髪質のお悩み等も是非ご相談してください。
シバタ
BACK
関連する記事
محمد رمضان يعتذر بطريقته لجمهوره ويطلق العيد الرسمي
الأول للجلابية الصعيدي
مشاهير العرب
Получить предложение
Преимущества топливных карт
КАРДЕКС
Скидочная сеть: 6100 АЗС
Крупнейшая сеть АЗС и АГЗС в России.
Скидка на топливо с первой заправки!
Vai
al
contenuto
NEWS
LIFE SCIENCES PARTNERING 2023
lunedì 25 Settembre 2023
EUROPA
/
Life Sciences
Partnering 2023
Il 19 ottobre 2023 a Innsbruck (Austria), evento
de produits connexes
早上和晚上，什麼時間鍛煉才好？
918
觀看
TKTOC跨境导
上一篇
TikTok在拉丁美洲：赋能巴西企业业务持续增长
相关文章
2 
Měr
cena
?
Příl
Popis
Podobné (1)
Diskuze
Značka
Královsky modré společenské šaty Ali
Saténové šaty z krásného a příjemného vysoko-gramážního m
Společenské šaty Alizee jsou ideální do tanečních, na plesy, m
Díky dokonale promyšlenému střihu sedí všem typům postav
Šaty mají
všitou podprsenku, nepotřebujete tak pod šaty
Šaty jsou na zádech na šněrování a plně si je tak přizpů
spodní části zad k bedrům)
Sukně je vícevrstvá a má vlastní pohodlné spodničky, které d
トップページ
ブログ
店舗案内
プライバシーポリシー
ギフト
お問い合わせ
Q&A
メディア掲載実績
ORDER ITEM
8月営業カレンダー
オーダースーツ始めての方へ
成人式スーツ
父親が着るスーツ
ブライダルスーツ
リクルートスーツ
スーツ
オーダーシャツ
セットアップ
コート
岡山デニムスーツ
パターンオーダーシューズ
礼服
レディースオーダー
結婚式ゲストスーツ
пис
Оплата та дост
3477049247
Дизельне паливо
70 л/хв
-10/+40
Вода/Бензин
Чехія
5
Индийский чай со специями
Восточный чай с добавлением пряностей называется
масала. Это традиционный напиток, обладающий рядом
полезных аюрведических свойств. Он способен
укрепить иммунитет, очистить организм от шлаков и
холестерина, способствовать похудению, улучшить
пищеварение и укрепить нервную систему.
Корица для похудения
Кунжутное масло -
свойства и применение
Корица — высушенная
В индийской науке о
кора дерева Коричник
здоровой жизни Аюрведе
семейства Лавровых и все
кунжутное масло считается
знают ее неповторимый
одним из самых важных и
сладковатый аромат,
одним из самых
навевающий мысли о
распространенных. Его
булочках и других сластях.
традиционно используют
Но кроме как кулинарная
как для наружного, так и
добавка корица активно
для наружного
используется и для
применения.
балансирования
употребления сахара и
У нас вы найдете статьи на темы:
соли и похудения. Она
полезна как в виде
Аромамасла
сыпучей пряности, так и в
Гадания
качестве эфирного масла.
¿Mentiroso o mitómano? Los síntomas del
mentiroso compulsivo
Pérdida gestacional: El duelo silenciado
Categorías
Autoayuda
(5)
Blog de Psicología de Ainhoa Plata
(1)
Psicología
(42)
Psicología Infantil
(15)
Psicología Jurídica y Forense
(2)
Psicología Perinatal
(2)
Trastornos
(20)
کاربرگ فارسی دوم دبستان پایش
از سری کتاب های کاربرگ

### ACTIVITY
The full material above needs to be returned unaltered.

### SOLUTION FOR THIS PROBLEM
髪質のお悩み等も是非ご相談してください。
シバタ
BACK
関連する記事
محمد رمضان يعتذر بطريقته لجمهوره ويطلق العيد الرسمي
الأول للجلابية الصعيدي
مشاهير العرب
Получить предложение
Преимущества топливных карт
КАРДЕКС
Скидочная сеть: 6100 АЗС
Крупнейшая сеть АЗС и АГЗС в России.
Скидка на топливо с первой заправки!
Vai
al
contenuto
NEWS
LIFE SCIENCES PARTNERING 2023
lunedì 25 Settembre 2023
EUROPA
/
Life Sciences
Partnering 2023
Il 19 ottobre 2023 a Innsbruck (Austria), evento
de produits connexes
早上和晚上，什麼時間鍛煉才好？
918
觀看
TKTOC跨境导
上一篇
TikTok在拉丁美洲：赋能巴西企业业务持续增长
相关文章
2 
Měr
cena
?
Příl
Popis
Podobné (1)
Diskuze
Značka
Královsky modré společenské šaty Ali
Saténové šaty z krásného a příjemného vysoko-gramážního m
Společenské šaty Alizee jsou ideální do tanečních, na plesy, m
Díky dokonale promyšlenému střihu sedí všem typům postav
Šaty mají
všitou podprsenku, nepotřebujete tak pod šaty
Šaty jsou na zádech na šněrování a plně si je tak přizpů
spodní části zad k bedrům)
Sukně je vícevrstvá a má vlastní pohodlné spodničky, které d
トップページ
ブログ
店舗案内
プライバシーポリシー
ギフト
お問い合わせ
Q&A
メディア掲載実績
ORDER ITEM
8月営業カレンダー
オーダースーツ始めての方へ
成人式スーツ
父親が着るスーツ
ブライダルスーツ
リクルートスーツ
スーツ
オーダーシャツ
セットアップ
コート
岡山デニムスーツ
パターンオーダーシューズ
礼服
レディースオーダー
結婚式ゲストスーツ
пис
Оплата та дост
3477049247
Дизельне паливо
70 л/хв
-10/+40
Вода/Бензин
Чехія
5
Индийский чай со специями
Восточный чай с добавлением пряностей называется
масала. Это традиционный напиток, обладающий рядом
полезных аюрведических свойств. Он способен
укрепить иммунитет, очистить организм от шлаков и
холестерина, способствовать похудению, улучшить
пищеварение и укрепить нервную систему.
Корица для похудения
Кунжутное масло -
свойства и применение
Корица — высушенная
В индийской науке о
кора дерева Коричник
здоровой жизни Аюрведе
семейства Лавровых и все
кунжутное масло считается
знают ее неповторимый
одним из самых важных и
сладковатый аромат,
одним из самых
навевающий мысли о
распространенных. Его
булочках и других сластях.
традиционно используют
Но кроме как кулинарная
как для наружного, так и
добавка корица активно
для наружного
используется и для
применения.
балансирования
употребления сахара и
У нас вы найдете статьи на темы:
соли и похудения. Она
полезна как в виде
Аромамасла
сыпучей пряности, так и в
Гадания
качестве эфирного масла.
¿Mentiroso o mitómano? Los síntomas del
mentiroso compulsivo
Pérdida gestacional: El duelo silenciado
Categorías
Autoayuda
(5)
Blog de Psicología de Ainhoa Plata
(1)
Psicología
(42)
Psicología Infantil
(15)
Psicología Jurídica y Forense
(2)
Psicología Perinatal
(2)
Trastornos
(20)
کاربرگ فارسی دوم دبستان پایش
از سری کتاب های کاربرگ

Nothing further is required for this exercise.